I understand the comments about D and Rust. But what does the C preprocessor have to do with all that?
By ‘CPP’ they mean “C++”.
I get this confused all the time because CPPFLAGS is the preprocessor and CXXFLAGS is C++. You’d be surprised how many programs are out there incorrectly setting their build time env which leads to further confusion.
I just learned something today, and confess to doing just that!
Spread the word, this is so common!
That’s how I read it, too. Probably because I learned C++ on Borland, which used
.cpp
rather than.cc
That is, if you write all of your code yourself.
It’s saying that allocators are explicit, which is a useful feature. Libraries take them as parameters, rather than being able to call malloc() “behind your back”.
If you never initialize a heap allocator, then of course you cannot pass it to any library.
So libraries which use allocators and those which don’t are obvious. You can avoid initializing a heap allocator and still use libraries that don’t need allocators. You don’t have to write the code yourself.

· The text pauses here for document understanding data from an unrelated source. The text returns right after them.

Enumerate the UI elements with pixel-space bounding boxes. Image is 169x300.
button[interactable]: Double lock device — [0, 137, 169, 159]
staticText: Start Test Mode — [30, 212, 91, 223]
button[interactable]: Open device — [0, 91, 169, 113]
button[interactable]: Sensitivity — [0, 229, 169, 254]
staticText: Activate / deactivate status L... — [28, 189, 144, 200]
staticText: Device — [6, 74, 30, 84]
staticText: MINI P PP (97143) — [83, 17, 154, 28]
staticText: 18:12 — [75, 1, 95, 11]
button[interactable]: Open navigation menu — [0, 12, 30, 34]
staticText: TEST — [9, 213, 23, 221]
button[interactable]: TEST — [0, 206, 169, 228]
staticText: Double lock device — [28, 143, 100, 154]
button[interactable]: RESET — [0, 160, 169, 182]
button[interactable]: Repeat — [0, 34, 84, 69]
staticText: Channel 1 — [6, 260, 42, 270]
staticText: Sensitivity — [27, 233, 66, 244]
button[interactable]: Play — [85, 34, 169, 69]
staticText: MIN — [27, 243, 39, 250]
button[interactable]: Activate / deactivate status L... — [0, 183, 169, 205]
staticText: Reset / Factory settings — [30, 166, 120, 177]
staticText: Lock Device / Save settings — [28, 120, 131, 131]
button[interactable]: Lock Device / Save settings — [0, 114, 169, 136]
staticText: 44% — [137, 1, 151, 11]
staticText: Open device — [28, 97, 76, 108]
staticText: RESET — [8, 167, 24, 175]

A pluggable allocator is provided by many well-designed C libraries like Lua and sqlite, but not all. There also C libraries that promise not to do any allocation. So I think it’s good to put this in the language.
Is there anything preventing a library to bundle its own custom allocator and use it internally?
No, but Zig is declaring “accept an Allocator parameter to allocate” as a convention, and everything in the standard distribution is written that way. That is not a convention in C world. Often such convention is enough.
Fair enough. But that of course depends on the definition of “often” and “enough” :-) The article uses a much stronger wording though (“never” and “sure”).
The general case? “If copious grepping never turns up heap allocation, then you can be sure your program is never going to cause heap allocations.”
Until the 3rd maintainer of the project upgrades dependency C, which now allocates memory in the new version.
Because none of these languages have banned tabs ;)
to be clear, Zig the language allows tabs. it is only the stage one compiler that bans them. stage 2 will allow you to use tabs if you so choose.